Watch: A controversial dismissal in Australia’s Sheffield Shield, with Baxter Holt given out caught by Marnus Labuschagne despite an apparent fumble, has sparked a debate over the ‘fair catch’ law in cricket.
The wicket brought to a close New South Wales’ innings against Queensland. Holt aimed a big shot at legspinner Mitchell Swepson, but only succeeded in skying a chance to Labuschagne, running backwards from the in-field. The Aussie Test No.3 gathered the ball before stumbling slightly, with the ball released tamely behind him as he did so.
Labuschagne didn’t look overly concerned about the legality of the catch, but nor did he celebrate hugely. Nevertheless, the umpires gave Holt out, and the innings came to a close.
The incident sparked significant debate on social media. Some felt that Labuschagne had held onto the ball for long enough, and released the ball deliberately.

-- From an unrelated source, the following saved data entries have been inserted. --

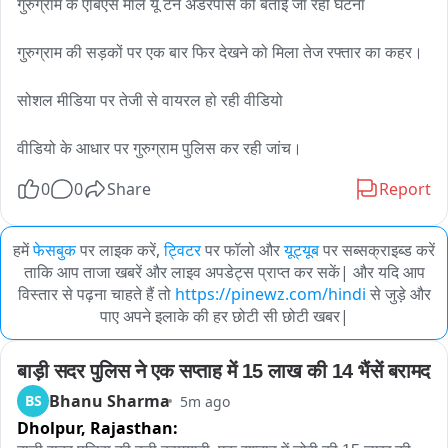
गुरुग्राम के एंबिएंस मॉल यू टर्न अंडरपास की बताई जा रही घटना 

गुरुग्राम की सड़कों पर एक बार फिर देखने को मिला तेज रफ्तार का कहर।

सोशल मीडिया पर तेजी से वायरल हो रही वीडियो 

वीडियो के आधार पर गुरुग्राम पुलिस कर रही जांच।
0
0
Share
Report
हमें
फेसबुक
पर लाइक करें,
ट्विटर
पर फॉलो और
यूट्यूब
पर सब्सक्राइब्ड करें
ताकि आप ताजा खबरें और लाइव अपडेट्स प्राप्त कर सकें| और यदि आप
विस्तार से पढ़ना चाहते हैं तो
https://pinewz.com/hindi
से जुड़े और
पाए अपने इलाके की हर छोटी सी छोटी खबर|
बाड़ी सदर पुलिस ने एक सप्ताह में 15 लाख की 14 भैंसें बरामद
Bhanu Sharma
BS
5m ago
Dholpur,
Rajasthan:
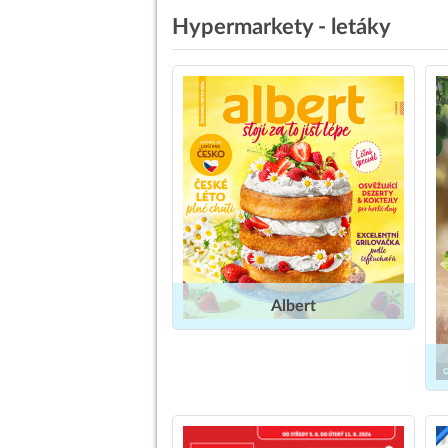
Hypermarkety - letáky
Albert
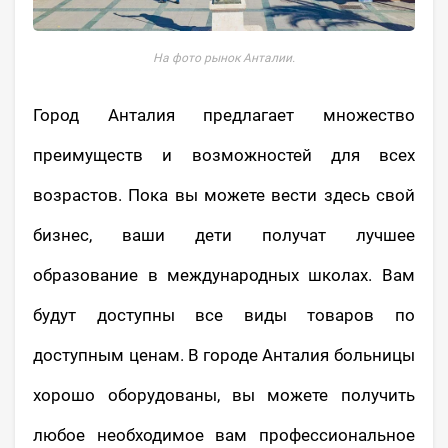
На фото рынок Анталии.
Город Анталия предлагает множество
преимуществ и возможностей для всех
возрастов. Пока вы можете вести здесь свой
бизнес, ваши дети получат лучшее
образование в международных школах. Вам
будут доступны все виды товаров по
доступным ценам. В городе Анталия больницы
хорошо оборудованы, вы можете получить
любое необходимое вам профессиональное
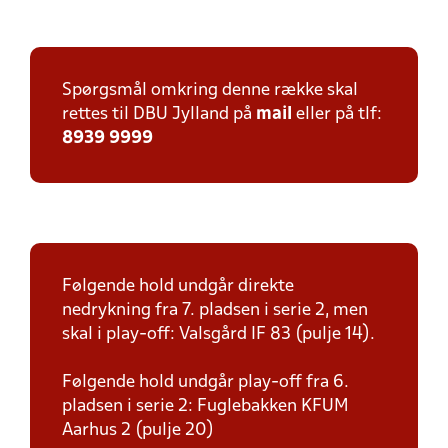
Spørgsmål omkring denne række skal
rettes til DBU Jylland på
mail
eller på tlf:
8939 9999
Følgende hold undgår direkte
nedrykning fra 7. pladsen i serie 2, men
skal i play-off: Valsgård IF 83 (pulje 14).
Følgende hold undgår play-off fra 6.
pladsen i serie 2: Fuglebakken KFUM
Aarhus 2 (pulje 20)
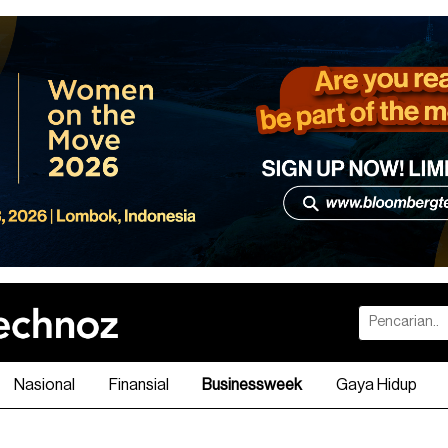
Nasional
Finansial
Businessweek
Gaya Hidup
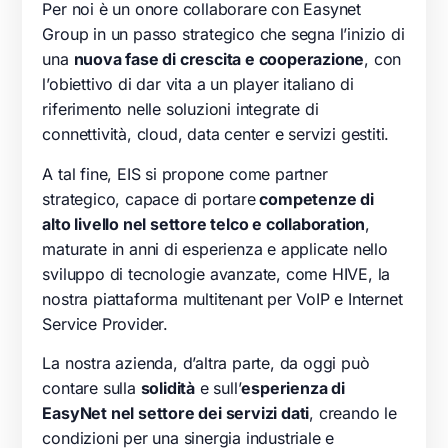
Per noi è un onore collaborare con Easynet
Group in un passo strategico che segna l’inizio di
una
nuova fase di crescita e cooperazione
, con
l’obiettivo di dar vita a un player italiano di
riferimento nelle soluzioni integrate di
connettività, cloud, data center e servizi gestiti.
A tal fine, EIS si propone come partner
strategico, capace di portare
competenze di
alto livello nel settore telco e collaboration
,
maturate in anni di esperienza e applicate nello
sviluppo di tecnologie avanzate, come HIVE, la
nostra piattaforma multitenant per VoIP e Internet
Service Provider.
La nostra azienda, d’altra parte, da oggi può
contare sulla
solidità
e sull’
esperienza di
EasyNet nel settore dei servizi dati
, creando le
condizioni per una sinergia industriale e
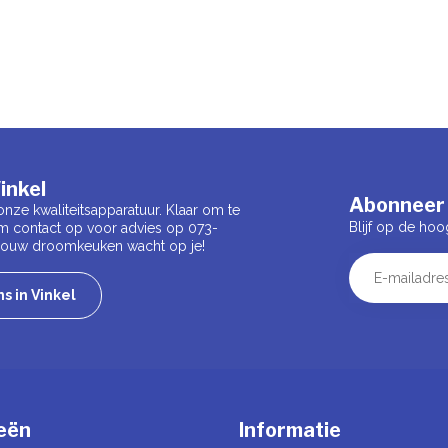
inkel
Abonneer 
onze kwaliteitsapparatuur. Klaar om te
Blijf op de hoo
m contact op voor advies op 073-
 Jouw droomkeuken wacht op je!
s in Vinkel
eën
Informatie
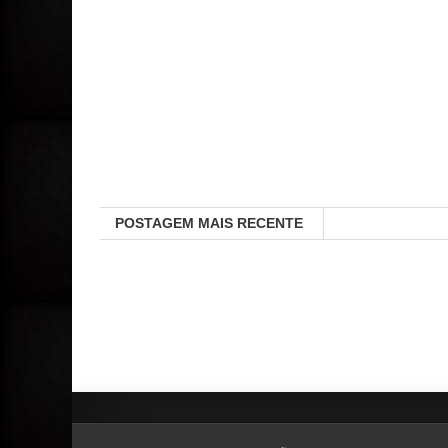
POSTAGEM MAIS RECENTE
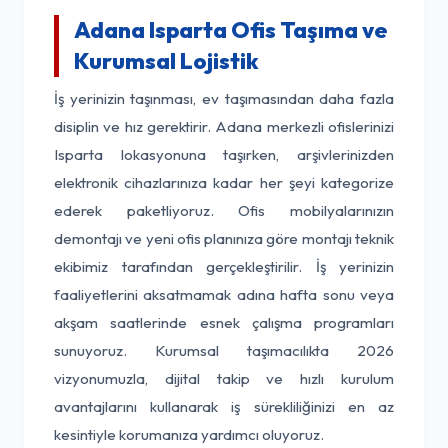
Adana Isparta Ofis Taşıma ve
Kurumsal Lojistik
İş yerinizin taşınması, ev taşımasından daha fazla
disiplin ve hız gerektirir. Adana merkezli ofislerinizi
Isparta lokasyonuna taşırken, arşivlerinizden
elektronik cihazlarınıza kadar her şeyi kategorize
ederek paketliyoruz. Ofis mobilyalarınızın
demontajı ve yeni ofis planınıza göre montajı teknik
ekibimiz tarafından gerçekleştirilir. İş yerinizin
faaliyetlerini aksatmamak adına hafta sonu veya
akşam saatlerinde esnek çalışma programları
sunuyoruz. Kurumsal taşımacılıkta 2026
vizyonumuzla, dijital takip ve hızlı kurulum
avantajlarını kullanarak iş sürekliliğinizi en az
kesintiyle korumanıza yardımcı oluyoruz.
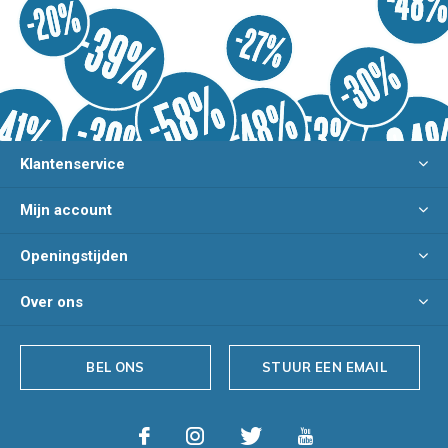
Klantenservice
Mijn account
Openingstijden
Over ons
BEL ONS
STUUR EEN EMAIL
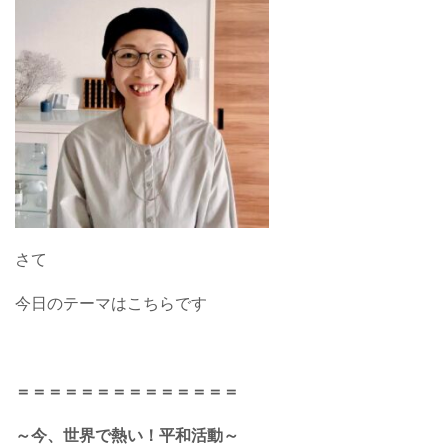
さて
今日のテーマはこちらです
＝＝＝＝＝＝＝＝＝＝＝＝＝＝
～今、世界で熱い！平和活動～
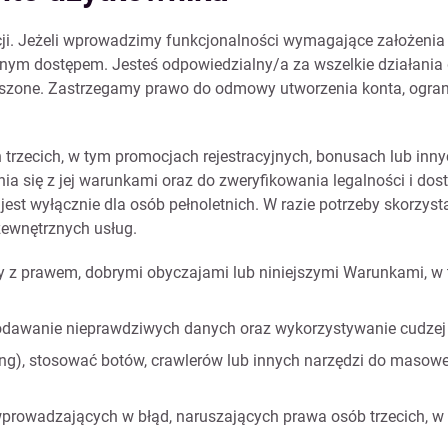
racji. Jeżeli wprowadzimy funkcjonalności wymagające założenia
nym dostępem. Jesteś odpowiedzialny/a za wszelkie działania 
szone. Zastrzegamy prawo do odmowy utworzenia konta, ograni
 trzecich, w tym promocjach rejestracyjnych, bonusach lub inn
ia się z jej warunkami oraz do zweryfikowania legalności i do
est wyłącznie dla osób pełnoletnich. W razie potrzeby skorzysta
ewnętrznych usług.
y z prawem, dobrymi obyczajami lub niniejszymi Warunkami, w
podawanie nieprawdziwych danych oraz wykorzystywanie cudzej
ng), stosować botów, crawlerów lub innych narzędzi do masowe
prowadzających w błąd, naruszających prawa osób trzecich, w 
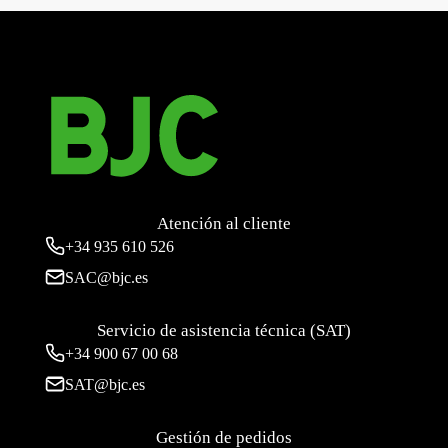
Atención al cliente
+34
935 610 526
SAC@bjc.es
Servicio de asistencia técnica (SAT)
+34
900 67 00 68
SAT@bjc.es
Gestión de pedidos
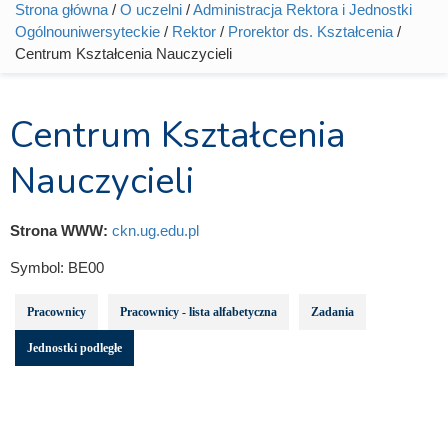
Strona główna
/
O uczelni
/
Administracja Rektora i Jednostki
Jesteś tutaj
Ogólnouniwersyteckie
/
Rektor
/
Prorektor ds. Kształcenia
/
Centrum Kształcenia Nauczycieli
Centrum Kształcenia
Nauczycieli
Strona WWW:
ckn.ug.edu.pl
Symbol:
BE00
Pracownicy
Pracownicy - lista alfabetyczna
Zadania
Jednostki podległe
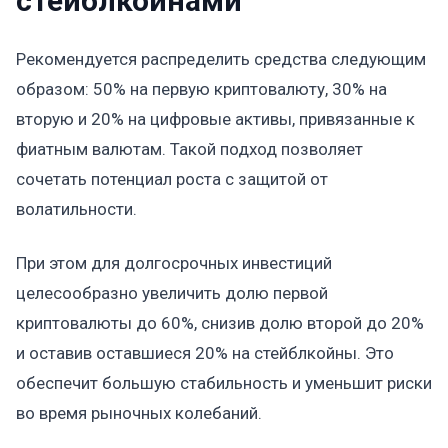
стейблкойнами
Рекомендуется распределить средства следующим
образом: 50% на первую криптовалюту, 30% на
вторую и 20% на цифровые активы, привязанные к
фиатным валютам. Такой подход позволяет
сочетать потенциал роста с защитой от
волатильности.
При этом для долгосрочных инвестиций
целесообразно увеличить долю первой
криптовалюты до 60%, снизив долю второй до 20%
и оставив оставшиеся 20% на стейблкойны. Это
обеспечит большую стабильность и уменьшит риски
во время рыночных колебаний.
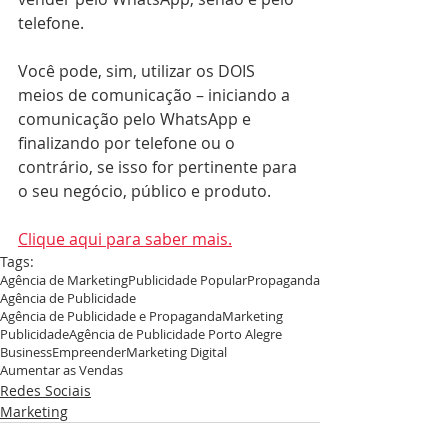
telefone.
Você pode, sim, utilizar os DOIS 
meios de comunicação – iniciando a 
comunicação pelo WhatsApp e 
finalizando por telefone ou o 
contrário, se isso for pertinente para 
o seu negócio, público e produto.
Clique aqui para saber mais.
Tags:
Agência de Marketing
Publicidade Popular
Propaganda
Agência de Publicidade
Agência de Publicidade e Propaganda
Marketing
Publicidade
Agência de Publicidade Porto Alegre
Business
Empreender
Marketing Digital
Aumentar as Vendas
Redes Sociais
Marketing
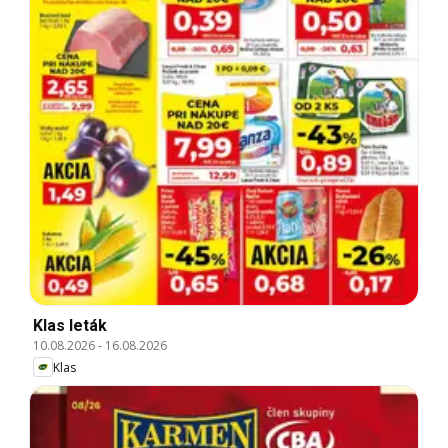
Klas leták
10.08.2026
-
16.08.2026
Klas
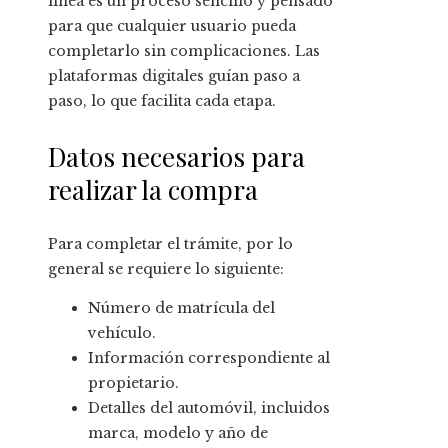
línea es un proceso sencillo y pensado
para que cualquier usuario pueda
completarlo sin complicaciones. Las
plataformas digitales guían paso a
paso, lo que facilita cada etapa.
Datos necesarios para
realizar la compra
Para completar el trámite, por lo
general se requiere lo siguiente:
Número de matrícula del
vehículo.
Información correspondiente al
propietario.
Detalles del automóvil, incluidos
marca, modelo y año de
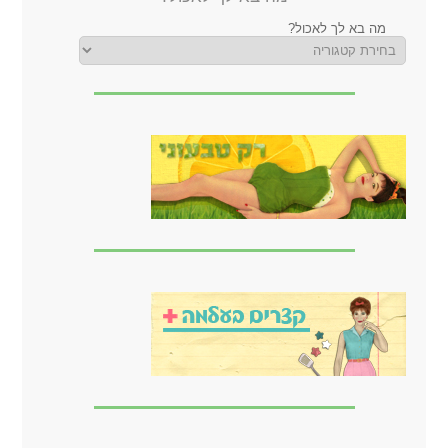
מה בא לך לאכול?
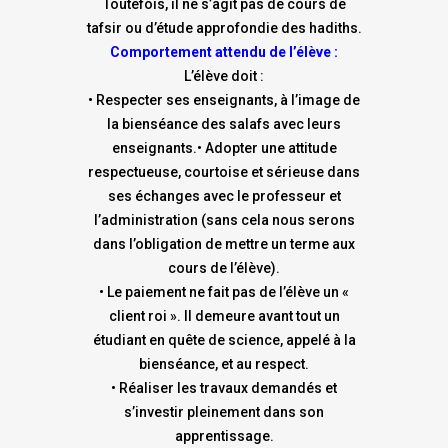
Toutefois, il ne s’agit pas de cours de
tafsir ou d’étude approfondie des hadiths.
Comportement attendu de l’élève :
L’élève doit :
• Respecter ses enseignants, à l’image de
la bienséance des salafs avec leurs
enseignants.• Adopter une attitude
respectueuse, courtoise et sérieuse dans
ses échanges avec le professeur et
l’administration (sans cela nous serons
dans l’obligation de mettre un terme aux
cours de l’élève).
• Le paiement ne fait pas de l’élève un «
client roi ». Il demeure avant tout un
étudiant en quête de science, appelé à la
bienséance, et au respect.
• Réaliser les travaux demandés et
s’investir pleinement dans son
apprentissage.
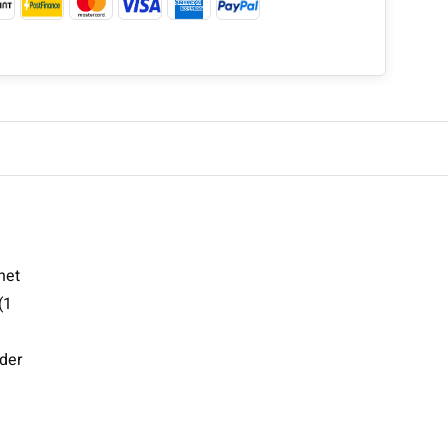
net
(1
der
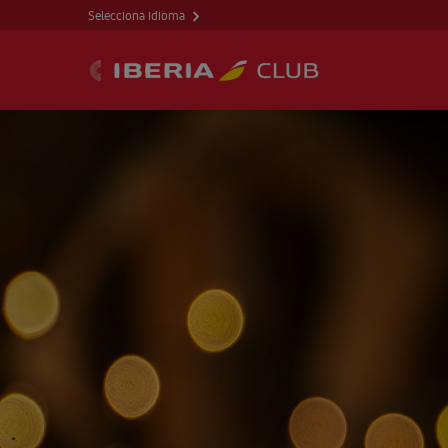
Selecciona idioma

Others cited Law 33.3, which states that “The act of making a catch shall start from the time when the ball first comes into contact with a fielder’s person and shall end when a fielder obtains complete control over both the ball and his/her own movement.” They wondered whether, with Labuschagne still stumbling, he could truly be claimed to be in “complete control over… his own movement” even if he did mean to release the ball when he did.
He needed to clearly have controll of the ball and his body. He's not even close to being in control of both at any point.
— Michael Wagener (@Mykuhl) April 4, 2021
Others cited a similar, famous incident in the 1999 World Cup, when Herschelle Gibbs was deemed to have dropped Steve Waugh after fluffing his attempt to throw the ball up in celebration.
Gibbs dropped the world cup
— Girish (@nirvana_76) April 4, 2021
A Wisden Cricket Twitter poll, still active at the time of writing, showed most observers favouring a ‘not out’ decision.
— Wisden (@WisdenCricket) April 4, 2021
For his part, Labuschagne seemed unfazed, reaching stumps 81 not out.